Amerykański prezydent - Donald Trump, w ramach pierwszej podróży na stanowisku głowy państwa, odwiedził w piątek m.in. Los Angeles,. Na miejscu zapoznał się ze skutkami katastrofalnych pożarów lasów. Zapowiedział również pomoc - w tym wydanie zarządzenia wykonawczego o "otwarciu pomp i zaworów na północy" kraju w celu wsparcia walki z żywiołem.

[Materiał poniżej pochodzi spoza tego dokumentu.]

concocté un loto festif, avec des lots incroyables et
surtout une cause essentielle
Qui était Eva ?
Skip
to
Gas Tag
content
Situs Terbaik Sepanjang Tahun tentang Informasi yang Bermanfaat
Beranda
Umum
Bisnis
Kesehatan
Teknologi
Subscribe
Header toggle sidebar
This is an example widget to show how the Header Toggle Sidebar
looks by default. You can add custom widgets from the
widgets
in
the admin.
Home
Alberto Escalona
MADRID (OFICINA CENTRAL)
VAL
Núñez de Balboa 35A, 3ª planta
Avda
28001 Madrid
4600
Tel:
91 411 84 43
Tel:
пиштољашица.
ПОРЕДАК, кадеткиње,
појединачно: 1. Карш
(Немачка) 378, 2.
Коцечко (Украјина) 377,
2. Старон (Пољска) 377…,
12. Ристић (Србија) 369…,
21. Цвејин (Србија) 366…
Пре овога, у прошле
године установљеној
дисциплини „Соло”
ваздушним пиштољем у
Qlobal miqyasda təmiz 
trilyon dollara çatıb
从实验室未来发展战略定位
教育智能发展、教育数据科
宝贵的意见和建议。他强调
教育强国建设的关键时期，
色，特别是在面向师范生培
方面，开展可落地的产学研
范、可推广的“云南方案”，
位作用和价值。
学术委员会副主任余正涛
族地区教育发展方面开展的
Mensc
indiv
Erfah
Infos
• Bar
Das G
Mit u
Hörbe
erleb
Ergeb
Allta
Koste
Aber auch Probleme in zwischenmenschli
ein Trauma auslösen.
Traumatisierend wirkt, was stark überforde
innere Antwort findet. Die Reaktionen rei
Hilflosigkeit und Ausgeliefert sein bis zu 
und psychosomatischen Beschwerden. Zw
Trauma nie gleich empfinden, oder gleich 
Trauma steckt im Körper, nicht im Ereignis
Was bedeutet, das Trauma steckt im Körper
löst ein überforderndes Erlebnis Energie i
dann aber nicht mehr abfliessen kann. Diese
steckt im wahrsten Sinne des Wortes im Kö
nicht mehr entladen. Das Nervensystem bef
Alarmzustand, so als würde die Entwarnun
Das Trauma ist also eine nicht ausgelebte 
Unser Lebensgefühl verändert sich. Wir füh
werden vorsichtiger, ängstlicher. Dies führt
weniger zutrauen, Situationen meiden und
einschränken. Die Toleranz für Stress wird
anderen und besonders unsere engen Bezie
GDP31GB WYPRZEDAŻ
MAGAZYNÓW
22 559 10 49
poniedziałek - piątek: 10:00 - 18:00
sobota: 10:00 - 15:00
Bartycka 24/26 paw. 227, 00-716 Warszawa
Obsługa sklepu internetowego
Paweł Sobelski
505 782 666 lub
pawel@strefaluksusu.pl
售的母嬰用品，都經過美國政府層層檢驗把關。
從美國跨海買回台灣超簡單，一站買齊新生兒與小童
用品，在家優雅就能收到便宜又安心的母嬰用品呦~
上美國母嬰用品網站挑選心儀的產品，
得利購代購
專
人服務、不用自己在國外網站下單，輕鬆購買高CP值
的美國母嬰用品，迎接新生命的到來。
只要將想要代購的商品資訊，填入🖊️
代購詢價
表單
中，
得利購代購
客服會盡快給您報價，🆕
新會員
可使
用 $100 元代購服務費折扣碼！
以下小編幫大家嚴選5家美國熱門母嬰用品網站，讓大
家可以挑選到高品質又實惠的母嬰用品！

Prezydenta powitał na lotnisku gubernator Kalifornii Gavin Newsom. Trump i szef stanowych władz "uścisnęli sobie dłonie i serdecznie się przywitali, gdy Trump zszedł z Air Force One wraz z pierwszą damą Melanią Trump, pomimo ostrej wymiany zdań w ciągu ostatniego tygodnia na temat pomocy federalnej i reakcji stanu na pożary" – relacjonowała NBC News.

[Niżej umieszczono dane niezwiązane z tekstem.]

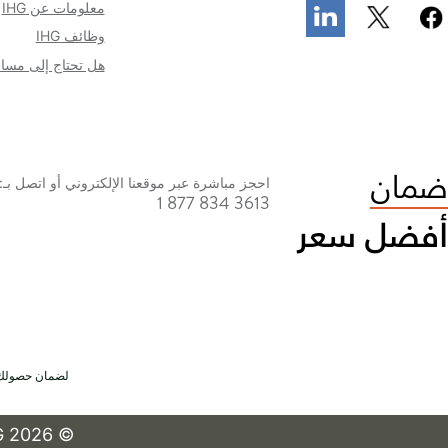
معلومات عن IHG
وظائف IHG
هل تحتاج إلى مسا
احجز مباشرة عبر موقعنا الإلكتروني أو اتصل بـ:
1 877 834 3613
لضمان حصولك ع
© 2026 IHG. جميع الحقوق محفوظة. معظم الفنادق ذات ملكية وتشغيل مستقل.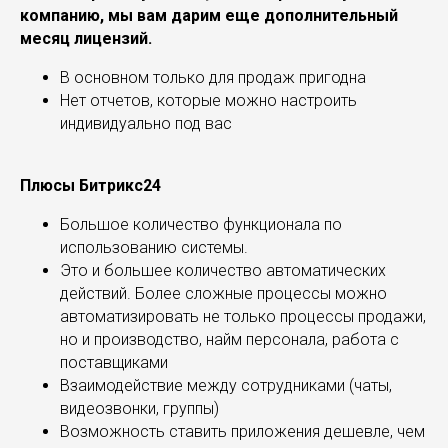
компанию, мы вам дарим еще дополнительный
месяц лицензий.
В основном только для продаж пригодна
Нет отчетов, которые можно настроить
индивидуально под вас
Плюсы Битрикс24
Большое количество функционала по
использованию системы.
Это и большее количество автоматических
действий. Более сложные процессы можно
автоматизировать не только процессы продажи,
но и производство, найм персонала, работа с
поставщиками
Взаимодействие между сотрудниками (чаты,
видеозвонки, группы)
Возможность ставить приложения дешевле, чем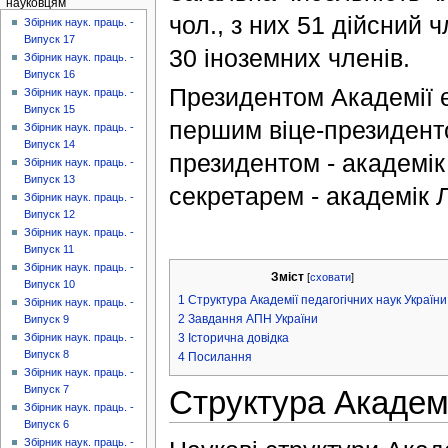
науковцям
чол., з них 51 дійсний 
Збірник наук. праць. -
Випуск 17
30 іноземних членів.
Збірник наук. праць. -
Випуск 16
Президентом Академії є
Збірник наук. праць. -
Випуск 15
першим віце-президенто
Збірник наук. праць. -
Випуск 14
президентом - академік
Збірник наук. праць. -
Випуск 13
секретарем - академік 
Збірник наук. праць. -
Випуск 12
Збірник наук. праць. -
Випуск 11
Збірник наук. праць. -
Зміст
[
сховати
]
Випуск 10
1
Структура Академії педагогічних наук України
Збірник наук. праць. -
2
Завдання АПН України
Випуск 9
3
Історична довідка
Збірник наук. праць. -
Випуск 8
4
Посилання
Збірник наук. праць. -
Випуск 7
Структура Академі
Збірник наук. праць. -
Випуск 6
Збірник наук. праць. -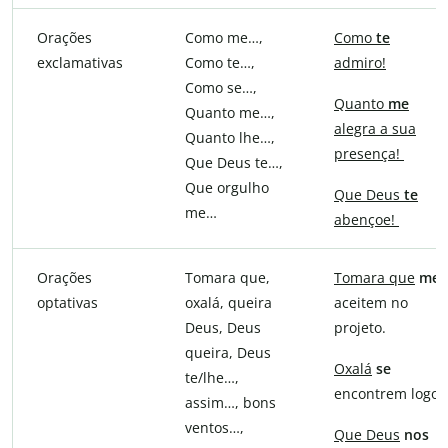
Orações
Como me…,
Como
te
exclamativas
Como te…,
admiro!
Como se…,
Quanto
me
Quanto me…,
alegra a sua
Quanto lhe…,
presença!
Que Deus te…,
Que orgulho
Que Deus
te
me…
abençoe!
Orações
Tomara que,
Tomara que
me
optativas
oxalá, queira
aceitem no
Deus, Deus
projeto.
queira, Deus
Oxalá
se
te/lhe…,
encontrem logo.
assim…, bons
ventos…,
Que Deus
nos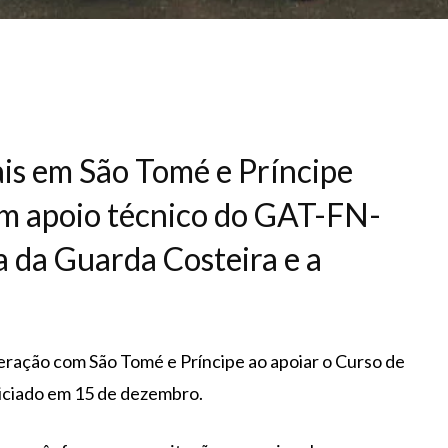
is em São Tomé e Príncipe
om apoio técnico do GAT-FN-
 da Guarda Costeira e a
peração com São Tomé e Príncipe ao apoiar o Curso de
niciado em 15 de dezembro.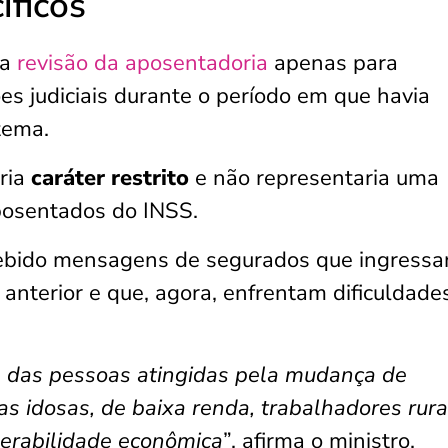
íficos
 a
revisão da aposentadoria
apenas para
s judiciais durante o período em que havia
tema.
ria
caráter restrito
e não representaria uma
aposentados do INSS.
ecebido mensagens de segurados que ingress
nterior e que, agora, enfrentam dificuldade
il das pessoas atingidas pela mudança de
s idosas, de baixa renda, trabalhadores rura
nerabilidade econômica
”, afirma o ministro.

"Doceniam to, że gubernator wyszedł i spotkał się ze mną" — powiedział Trump. Odnosząc się do spustoszenia wywołanego pożarami, zauważył: "To tak, jak by ktoś cię trafił bombą".
Newsom podziękował prezydentowi za przybycie do jego stanu.

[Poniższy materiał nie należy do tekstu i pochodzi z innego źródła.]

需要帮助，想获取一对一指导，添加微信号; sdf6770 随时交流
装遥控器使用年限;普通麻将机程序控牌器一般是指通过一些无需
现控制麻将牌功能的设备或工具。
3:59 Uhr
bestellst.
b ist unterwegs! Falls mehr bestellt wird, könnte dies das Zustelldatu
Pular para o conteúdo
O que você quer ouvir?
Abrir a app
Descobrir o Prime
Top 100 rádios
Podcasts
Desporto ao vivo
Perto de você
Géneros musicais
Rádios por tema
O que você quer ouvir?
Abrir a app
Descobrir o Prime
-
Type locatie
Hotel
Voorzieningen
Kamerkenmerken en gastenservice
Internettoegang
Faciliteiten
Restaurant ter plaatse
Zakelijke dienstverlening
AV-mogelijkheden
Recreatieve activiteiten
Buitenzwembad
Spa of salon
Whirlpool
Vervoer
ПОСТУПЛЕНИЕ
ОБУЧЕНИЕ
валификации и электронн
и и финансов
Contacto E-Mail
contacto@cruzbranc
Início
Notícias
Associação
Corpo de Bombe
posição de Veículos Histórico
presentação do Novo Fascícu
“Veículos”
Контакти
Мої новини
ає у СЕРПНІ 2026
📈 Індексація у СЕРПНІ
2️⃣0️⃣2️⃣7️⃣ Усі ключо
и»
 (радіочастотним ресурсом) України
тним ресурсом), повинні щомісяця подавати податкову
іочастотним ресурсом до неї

"To wiele znaczy dla nas wszystkich"
Władze w Waszyngtonie, zgodnie z obietnicą Trumpa, zrezygnują z pobierania opłat za wszystkie federalne pozwolenia lub znacznie je przyspieszą, aby wesprzeć odbudowę obszarów zniszczonych przez pożary.
"Nie może być Złotego Wieku bez Złotego Stanu" – podkreślił prezydent, nawiązując do zwyczajowego określenia Kalifornii.
Trump zapowiedział, że podpisze rozporządzenie wykonawcze o "otwarciu pomp i zaworów na północy" kraju, aby woda z Pacyfiku mogła popłynąć do południowej Kalifornii.
Przywóda przyznał, że skala zniszczeń w tym stanie jest ogromna. "Przelatywaliśmy nad kilkoma z tych obszarów i (...) to jest niesamowite. Nawet niektóre kominy runęły" – mówił Trump dziennikarzom w sąsiedztwie Palisades, dzielnicy Los Angeles szczególnie dotkniętej kataklizmem.
Prezydent skrytykował działania burmistrz Los Angeles Karen Bass dotyczące odbudowy terenów po zniszczeniach.
"Masz uprawnienia nadzwyczajne, tak jak ja. Ja je wykorzystuję, ty musisz je także wykorzystać. (...) Możesz zrobić wszystko w ciągu 24 godzin"
"Najważniejszą rzeczą, którą zrobimy natychmiast, a zobaczycie to wkrótce, jest usunięcie gruzów. (...) Będziemy działać tak szybko, jak to możliwe, ale chcemy, aby to było bezpieczne" – odparła Bass. Władze stanowe i lokalne również wydały polecenia dotyczące przyspieszenia procesu usuwania skutków pożarów.
Pożar Palisades na wybrzeżu hrabstwa Los Angeles został opanowany w 77 proc. na powierzchni 9490 hektarów. Pożar Eaton w rejonie Altadeny opanowano w 95 proc. na powierzchni blisko 5675 hektarów. Pożar Hughes, który wybuchł w rejonie Castaic w środę, wciąż obejmuje tereny o powierzchni 4207 hektarów.
Władze Kalifornii zatwierdziły pakiet pomocy na walkę z pożarami o wartości 2,5 mld dolarów.
Nadal nie jest jasne, co spowodowało ogromne pożary, jedne z najbardziej katastrofalnych w skutkach w historii stanu.